(DATA FOR ANALYSIS begins)

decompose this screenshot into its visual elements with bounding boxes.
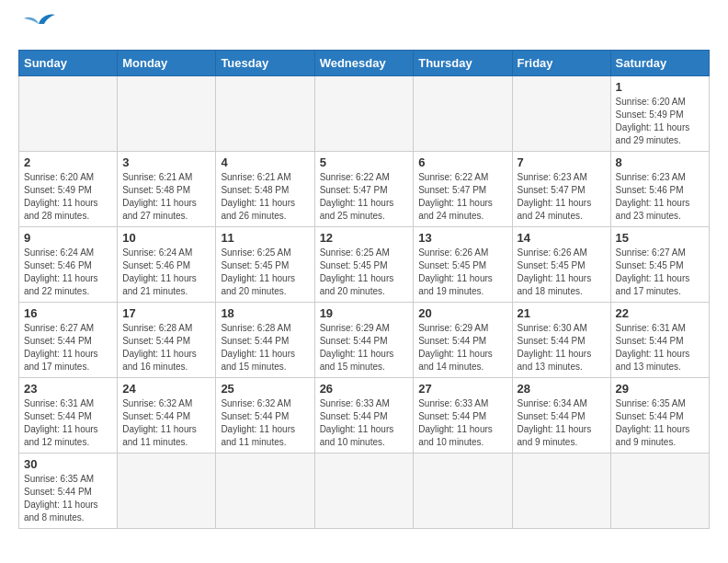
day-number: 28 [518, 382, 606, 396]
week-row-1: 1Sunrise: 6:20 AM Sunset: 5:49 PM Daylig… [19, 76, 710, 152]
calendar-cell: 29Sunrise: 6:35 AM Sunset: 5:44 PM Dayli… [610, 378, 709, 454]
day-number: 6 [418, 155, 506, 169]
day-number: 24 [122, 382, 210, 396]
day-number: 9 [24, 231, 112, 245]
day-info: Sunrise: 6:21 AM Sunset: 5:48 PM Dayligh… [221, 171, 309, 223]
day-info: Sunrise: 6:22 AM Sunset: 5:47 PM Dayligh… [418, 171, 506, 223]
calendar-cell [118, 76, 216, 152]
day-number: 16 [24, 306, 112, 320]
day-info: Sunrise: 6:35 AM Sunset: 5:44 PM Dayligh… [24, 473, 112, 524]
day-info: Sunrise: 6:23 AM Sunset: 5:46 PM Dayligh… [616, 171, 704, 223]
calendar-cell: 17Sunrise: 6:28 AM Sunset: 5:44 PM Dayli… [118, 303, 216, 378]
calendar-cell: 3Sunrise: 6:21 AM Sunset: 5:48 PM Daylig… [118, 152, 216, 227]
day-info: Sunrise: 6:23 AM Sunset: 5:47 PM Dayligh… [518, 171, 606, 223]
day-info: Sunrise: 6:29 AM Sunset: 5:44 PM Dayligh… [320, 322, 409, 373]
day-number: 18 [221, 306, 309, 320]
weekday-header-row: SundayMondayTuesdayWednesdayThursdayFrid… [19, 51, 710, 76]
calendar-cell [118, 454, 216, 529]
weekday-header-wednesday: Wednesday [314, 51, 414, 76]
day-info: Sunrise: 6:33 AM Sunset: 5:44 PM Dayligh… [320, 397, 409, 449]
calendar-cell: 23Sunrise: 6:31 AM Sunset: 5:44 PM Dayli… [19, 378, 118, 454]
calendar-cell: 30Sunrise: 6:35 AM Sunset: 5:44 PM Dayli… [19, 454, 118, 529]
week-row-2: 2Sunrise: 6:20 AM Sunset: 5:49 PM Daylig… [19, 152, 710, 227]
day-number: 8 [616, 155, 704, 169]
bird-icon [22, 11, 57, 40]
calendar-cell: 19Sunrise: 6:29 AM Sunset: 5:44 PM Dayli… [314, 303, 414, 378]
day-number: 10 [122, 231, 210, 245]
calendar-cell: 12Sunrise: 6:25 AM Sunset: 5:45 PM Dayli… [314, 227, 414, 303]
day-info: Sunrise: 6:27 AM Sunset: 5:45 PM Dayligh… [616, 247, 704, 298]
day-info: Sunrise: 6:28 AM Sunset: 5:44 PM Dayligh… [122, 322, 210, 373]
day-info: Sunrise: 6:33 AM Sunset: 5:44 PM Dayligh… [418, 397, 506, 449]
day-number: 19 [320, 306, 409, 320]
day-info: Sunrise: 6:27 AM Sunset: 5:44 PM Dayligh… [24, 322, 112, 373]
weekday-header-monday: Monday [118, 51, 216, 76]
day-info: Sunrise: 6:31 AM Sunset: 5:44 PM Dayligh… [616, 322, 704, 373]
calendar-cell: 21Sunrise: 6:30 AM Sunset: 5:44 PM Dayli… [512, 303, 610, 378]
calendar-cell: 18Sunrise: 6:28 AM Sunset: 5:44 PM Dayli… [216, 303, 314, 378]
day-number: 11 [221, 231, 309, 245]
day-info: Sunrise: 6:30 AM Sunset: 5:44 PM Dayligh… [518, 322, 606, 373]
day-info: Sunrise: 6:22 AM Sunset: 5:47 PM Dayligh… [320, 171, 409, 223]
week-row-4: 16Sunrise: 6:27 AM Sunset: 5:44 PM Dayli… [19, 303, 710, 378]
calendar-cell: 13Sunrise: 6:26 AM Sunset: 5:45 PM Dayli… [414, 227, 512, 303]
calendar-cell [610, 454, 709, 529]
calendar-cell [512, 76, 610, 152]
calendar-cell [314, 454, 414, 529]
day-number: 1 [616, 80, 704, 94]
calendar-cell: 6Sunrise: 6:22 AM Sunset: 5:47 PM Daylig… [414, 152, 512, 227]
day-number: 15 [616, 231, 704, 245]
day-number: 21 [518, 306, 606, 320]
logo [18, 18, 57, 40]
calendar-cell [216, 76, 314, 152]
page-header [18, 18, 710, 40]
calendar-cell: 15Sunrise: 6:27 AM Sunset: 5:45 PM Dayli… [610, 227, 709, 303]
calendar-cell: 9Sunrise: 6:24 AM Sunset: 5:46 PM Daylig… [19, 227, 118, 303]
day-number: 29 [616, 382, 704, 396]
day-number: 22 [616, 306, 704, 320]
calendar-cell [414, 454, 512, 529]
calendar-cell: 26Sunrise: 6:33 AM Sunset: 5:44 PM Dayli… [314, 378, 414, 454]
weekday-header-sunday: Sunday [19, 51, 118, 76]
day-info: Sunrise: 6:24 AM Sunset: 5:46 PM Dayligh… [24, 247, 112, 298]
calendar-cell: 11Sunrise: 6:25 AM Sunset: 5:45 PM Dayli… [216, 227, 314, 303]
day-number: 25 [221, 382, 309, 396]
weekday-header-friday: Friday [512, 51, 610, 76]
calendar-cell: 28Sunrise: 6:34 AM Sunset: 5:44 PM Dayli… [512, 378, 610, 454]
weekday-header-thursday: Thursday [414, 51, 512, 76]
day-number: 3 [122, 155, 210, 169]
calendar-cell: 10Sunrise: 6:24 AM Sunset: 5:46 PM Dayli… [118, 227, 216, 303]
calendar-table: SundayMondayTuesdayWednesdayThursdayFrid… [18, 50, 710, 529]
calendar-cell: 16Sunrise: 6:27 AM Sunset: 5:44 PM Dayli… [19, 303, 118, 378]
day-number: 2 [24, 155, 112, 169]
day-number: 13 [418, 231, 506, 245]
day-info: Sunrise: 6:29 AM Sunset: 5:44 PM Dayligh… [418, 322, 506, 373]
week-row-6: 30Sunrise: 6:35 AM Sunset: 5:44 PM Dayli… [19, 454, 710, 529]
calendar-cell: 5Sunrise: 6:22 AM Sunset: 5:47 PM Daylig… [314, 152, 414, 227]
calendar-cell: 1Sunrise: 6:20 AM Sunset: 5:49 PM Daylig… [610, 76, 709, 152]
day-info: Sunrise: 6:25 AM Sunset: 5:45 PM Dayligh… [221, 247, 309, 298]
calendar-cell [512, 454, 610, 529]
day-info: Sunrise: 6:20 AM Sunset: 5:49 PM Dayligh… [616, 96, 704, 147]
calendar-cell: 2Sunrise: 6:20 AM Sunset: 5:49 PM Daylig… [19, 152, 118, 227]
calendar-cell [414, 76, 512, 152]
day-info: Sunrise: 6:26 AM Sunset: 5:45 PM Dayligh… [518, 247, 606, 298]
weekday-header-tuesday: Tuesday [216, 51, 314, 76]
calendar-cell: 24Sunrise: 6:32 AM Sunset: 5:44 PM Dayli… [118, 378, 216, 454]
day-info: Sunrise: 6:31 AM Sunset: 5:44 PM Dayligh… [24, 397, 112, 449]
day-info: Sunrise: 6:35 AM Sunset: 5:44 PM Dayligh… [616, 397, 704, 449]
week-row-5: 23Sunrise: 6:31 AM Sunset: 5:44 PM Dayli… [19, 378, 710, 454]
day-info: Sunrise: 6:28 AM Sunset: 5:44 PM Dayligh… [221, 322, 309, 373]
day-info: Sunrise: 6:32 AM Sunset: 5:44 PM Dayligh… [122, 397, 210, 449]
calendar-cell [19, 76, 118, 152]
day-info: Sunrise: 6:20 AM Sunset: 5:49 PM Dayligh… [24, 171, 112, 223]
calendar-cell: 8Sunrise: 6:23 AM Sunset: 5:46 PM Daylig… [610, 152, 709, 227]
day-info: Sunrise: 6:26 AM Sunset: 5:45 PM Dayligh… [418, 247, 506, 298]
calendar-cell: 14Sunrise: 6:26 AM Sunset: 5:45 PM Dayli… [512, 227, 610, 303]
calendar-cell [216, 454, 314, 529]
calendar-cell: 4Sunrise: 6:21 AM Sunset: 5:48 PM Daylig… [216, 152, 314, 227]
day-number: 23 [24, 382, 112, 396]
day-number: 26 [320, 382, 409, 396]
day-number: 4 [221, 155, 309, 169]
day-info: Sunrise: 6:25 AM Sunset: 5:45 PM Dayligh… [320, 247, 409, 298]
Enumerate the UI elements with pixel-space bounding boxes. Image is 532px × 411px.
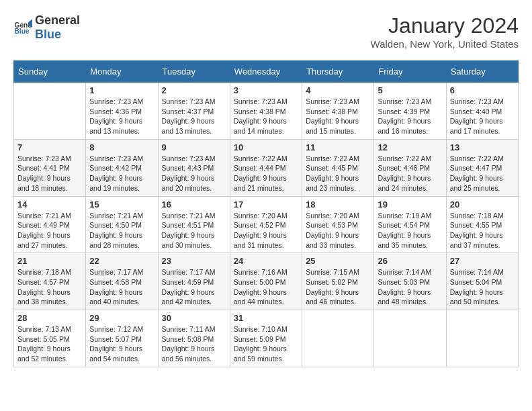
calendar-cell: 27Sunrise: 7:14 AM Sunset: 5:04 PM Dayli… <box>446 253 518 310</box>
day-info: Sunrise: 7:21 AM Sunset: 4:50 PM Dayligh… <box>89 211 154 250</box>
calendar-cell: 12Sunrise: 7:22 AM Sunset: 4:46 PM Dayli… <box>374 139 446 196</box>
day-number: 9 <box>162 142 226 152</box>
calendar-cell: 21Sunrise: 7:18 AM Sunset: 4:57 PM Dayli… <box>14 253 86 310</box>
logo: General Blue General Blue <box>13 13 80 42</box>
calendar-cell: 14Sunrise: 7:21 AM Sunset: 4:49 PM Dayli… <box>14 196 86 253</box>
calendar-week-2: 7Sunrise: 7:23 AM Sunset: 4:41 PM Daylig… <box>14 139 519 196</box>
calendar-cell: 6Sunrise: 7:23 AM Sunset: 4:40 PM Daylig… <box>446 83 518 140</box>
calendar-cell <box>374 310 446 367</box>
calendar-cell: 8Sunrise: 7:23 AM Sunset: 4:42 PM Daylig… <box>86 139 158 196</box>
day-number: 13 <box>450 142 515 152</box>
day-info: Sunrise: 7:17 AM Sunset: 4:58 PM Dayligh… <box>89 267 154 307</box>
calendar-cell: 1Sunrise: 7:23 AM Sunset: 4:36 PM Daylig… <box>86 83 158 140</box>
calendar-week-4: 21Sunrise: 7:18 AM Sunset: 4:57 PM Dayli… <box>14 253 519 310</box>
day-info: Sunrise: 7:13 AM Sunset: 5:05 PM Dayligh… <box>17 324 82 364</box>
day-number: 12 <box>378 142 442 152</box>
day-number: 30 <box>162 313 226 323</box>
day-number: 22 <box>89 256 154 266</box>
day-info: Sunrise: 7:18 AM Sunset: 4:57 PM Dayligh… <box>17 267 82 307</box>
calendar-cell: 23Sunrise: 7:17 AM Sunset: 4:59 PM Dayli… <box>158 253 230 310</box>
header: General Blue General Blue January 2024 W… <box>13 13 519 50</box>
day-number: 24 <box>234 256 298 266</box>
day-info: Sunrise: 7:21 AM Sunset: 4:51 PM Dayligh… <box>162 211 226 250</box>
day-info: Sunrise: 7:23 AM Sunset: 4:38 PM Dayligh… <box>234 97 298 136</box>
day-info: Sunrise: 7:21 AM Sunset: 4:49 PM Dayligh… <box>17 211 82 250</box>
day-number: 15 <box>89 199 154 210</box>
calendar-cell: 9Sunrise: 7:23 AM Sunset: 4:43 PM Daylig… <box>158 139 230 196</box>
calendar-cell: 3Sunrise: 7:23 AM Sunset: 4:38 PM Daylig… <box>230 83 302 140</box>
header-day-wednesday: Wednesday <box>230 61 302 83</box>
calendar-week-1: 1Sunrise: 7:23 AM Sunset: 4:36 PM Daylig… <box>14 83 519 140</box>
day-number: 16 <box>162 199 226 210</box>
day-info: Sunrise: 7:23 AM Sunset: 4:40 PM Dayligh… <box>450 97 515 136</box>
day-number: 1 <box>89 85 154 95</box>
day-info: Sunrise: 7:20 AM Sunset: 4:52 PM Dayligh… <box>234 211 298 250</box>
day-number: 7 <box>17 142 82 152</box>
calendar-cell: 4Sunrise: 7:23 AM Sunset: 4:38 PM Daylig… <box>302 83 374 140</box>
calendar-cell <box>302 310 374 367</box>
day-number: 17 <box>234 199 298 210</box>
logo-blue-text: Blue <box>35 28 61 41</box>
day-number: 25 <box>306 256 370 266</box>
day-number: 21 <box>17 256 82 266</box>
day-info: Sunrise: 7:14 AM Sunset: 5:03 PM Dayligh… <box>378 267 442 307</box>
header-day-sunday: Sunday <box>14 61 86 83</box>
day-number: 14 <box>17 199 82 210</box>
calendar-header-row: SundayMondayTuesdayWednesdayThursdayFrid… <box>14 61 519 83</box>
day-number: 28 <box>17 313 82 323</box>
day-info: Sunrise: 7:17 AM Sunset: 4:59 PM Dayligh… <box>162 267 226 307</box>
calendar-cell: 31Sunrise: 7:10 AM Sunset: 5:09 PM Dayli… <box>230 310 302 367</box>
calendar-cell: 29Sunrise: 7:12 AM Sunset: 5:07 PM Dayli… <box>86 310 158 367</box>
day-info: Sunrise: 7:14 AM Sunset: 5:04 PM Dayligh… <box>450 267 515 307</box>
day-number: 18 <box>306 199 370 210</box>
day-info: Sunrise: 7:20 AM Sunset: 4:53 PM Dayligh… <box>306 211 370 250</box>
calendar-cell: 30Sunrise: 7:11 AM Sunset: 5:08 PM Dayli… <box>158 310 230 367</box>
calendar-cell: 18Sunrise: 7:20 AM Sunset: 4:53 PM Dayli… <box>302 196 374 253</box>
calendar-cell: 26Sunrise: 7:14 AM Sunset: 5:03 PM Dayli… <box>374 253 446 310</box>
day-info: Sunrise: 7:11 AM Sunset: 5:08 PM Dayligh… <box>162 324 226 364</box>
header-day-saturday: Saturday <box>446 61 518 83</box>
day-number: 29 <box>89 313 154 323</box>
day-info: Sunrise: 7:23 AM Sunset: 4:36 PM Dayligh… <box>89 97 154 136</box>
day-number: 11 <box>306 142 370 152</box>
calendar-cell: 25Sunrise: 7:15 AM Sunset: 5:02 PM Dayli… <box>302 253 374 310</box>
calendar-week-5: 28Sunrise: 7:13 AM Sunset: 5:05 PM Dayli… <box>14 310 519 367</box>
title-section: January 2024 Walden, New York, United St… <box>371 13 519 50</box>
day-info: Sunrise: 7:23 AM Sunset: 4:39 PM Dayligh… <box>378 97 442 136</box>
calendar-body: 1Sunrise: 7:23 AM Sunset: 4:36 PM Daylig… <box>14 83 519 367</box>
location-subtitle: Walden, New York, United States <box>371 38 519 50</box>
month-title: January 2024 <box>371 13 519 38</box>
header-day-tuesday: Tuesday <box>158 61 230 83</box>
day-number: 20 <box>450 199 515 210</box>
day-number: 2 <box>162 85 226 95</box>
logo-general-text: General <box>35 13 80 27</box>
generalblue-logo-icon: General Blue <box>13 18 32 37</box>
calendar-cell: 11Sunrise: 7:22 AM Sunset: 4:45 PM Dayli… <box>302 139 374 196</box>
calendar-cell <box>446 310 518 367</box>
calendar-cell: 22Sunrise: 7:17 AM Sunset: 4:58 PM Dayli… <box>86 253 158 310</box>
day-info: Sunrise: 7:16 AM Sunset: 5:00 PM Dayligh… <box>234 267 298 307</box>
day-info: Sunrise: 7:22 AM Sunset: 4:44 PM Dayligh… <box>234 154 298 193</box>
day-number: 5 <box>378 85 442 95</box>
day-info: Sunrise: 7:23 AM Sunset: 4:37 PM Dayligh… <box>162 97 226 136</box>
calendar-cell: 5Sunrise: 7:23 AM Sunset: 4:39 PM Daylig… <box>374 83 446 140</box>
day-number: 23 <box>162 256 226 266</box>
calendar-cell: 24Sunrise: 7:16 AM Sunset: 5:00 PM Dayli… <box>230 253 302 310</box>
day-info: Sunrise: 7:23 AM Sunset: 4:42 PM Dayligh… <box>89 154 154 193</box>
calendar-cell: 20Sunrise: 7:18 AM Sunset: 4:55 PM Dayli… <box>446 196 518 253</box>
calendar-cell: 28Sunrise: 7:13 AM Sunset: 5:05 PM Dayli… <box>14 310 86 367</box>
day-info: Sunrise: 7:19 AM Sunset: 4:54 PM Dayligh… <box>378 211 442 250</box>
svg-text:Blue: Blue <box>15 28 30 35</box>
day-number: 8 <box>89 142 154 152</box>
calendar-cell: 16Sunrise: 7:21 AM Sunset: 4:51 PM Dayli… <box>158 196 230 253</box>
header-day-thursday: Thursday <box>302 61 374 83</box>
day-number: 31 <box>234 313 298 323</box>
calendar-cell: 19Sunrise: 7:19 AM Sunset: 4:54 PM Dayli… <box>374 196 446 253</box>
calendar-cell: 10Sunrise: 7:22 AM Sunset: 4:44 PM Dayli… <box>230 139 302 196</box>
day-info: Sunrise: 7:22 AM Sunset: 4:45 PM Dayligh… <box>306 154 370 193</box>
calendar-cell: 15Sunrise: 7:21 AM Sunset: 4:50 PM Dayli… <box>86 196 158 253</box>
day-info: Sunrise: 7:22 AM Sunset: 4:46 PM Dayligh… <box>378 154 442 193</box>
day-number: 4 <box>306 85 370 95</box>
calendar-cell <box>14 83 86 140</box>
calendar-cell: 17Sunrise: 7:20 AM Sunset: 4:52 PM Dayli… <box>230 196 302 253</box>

(DATA FOR ANALYSIS ends)

TASK: Your whole answer should be one number, the count of lines in the records that hold "SundayMondayTuesdayWednesdayThursdayFrid".

ANSWER BOX: 3